Upon arriving in office, the Coalition Government immediately commissioned a report on long-term care. How to fund the care system fairly — that was the exam question Oxford economist Andrew Dilnot was set. And a year later, in July 2011, that was the question he answered (his main proposal being to set a cap any individual contributes towards their care). But by ‘fairly’ what the exam question inferred was this: why should the have-nots get their care for free on the state while the haves be forced to exhaust what they have accumulated?

Yet not only does this subtle indignation strike at the heart of the way compassionate societies have always operated (any relief for the poorest will always be unfair!), the question also presupposed that our existing system for the poorest works in the first place.
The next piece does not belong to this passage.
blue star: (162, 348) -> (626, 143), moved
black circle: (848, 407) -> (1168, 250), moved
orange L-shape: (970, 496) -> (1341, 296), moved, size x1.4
Which it patently does not. As hundreds of individuals and charities and providers have stressed to us over the last two years, you have to be half dead simply to qualify for social care. And for those who do get it, provision is all too often woefully inadequate. Home care has largely come to be associated with notorious ‘flying visits’ — care workers who drop by and cram into fifteen minutes a scrub, change of clothes and micro-wave meal. Whilst the care home sector is, to say the least, beleaguered.
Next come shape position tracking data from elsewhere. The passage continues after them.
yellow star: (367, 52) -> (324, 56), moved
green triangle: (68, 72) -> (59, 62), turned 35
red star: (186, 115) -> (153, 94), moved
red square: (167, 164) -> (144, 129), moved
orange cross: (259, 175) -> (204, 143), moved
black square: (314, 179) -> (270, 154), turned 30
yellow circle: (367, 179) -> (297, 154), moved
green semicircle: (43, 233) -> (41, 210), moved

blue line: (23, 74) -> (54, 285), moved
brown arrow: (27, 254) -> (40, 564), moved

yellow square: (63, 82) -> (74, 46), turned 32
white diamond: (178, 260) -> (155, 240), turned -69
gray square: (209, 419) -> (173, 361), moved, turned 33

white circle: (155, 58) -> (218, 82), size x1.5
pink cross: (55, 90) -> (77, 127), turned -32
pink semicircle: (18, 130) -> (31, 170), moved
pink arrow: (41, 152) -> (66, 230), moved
Certainly, not all these failings can be put down to a lack of money. As we saw on Panorama last week, there is abuse by individuals and it is inexcusable. Yet with public spending on social care for the poorest standing at a paltry six per cent of what’s forked out on all older Brits, it does seem that our priorities are mistaken. And the impact on the ground is undeniable. For instance, the reason for flying visits isn’t simply care workers clocking off early. More usually it lies with local authority commissioners, under pressure to manage their shrinking budgets, driving down the prices they pay providers. Travel time is rarely factored in, so more haste and more speed.

Next month’s Social Care White Paper comes at an interesting time. Labour is piling in behind Dilnot because they are chasing the squeezed middle. While the Government are eager to mollify the pensioners whose personal allowances they’ve just ended. The Treasury, however, must resist the temptation to run before it can walk; that is, to extend eligibility for care to thousands of elderly homeowners before it radically reforms the current system. ‘We deal with people in poverty, people who don’t have a cent to their name’, says another social worker, as we drive to yet another client. And their care must come first.

Dr James Mumford is a senior policy researcher at the Centre for Social Justice.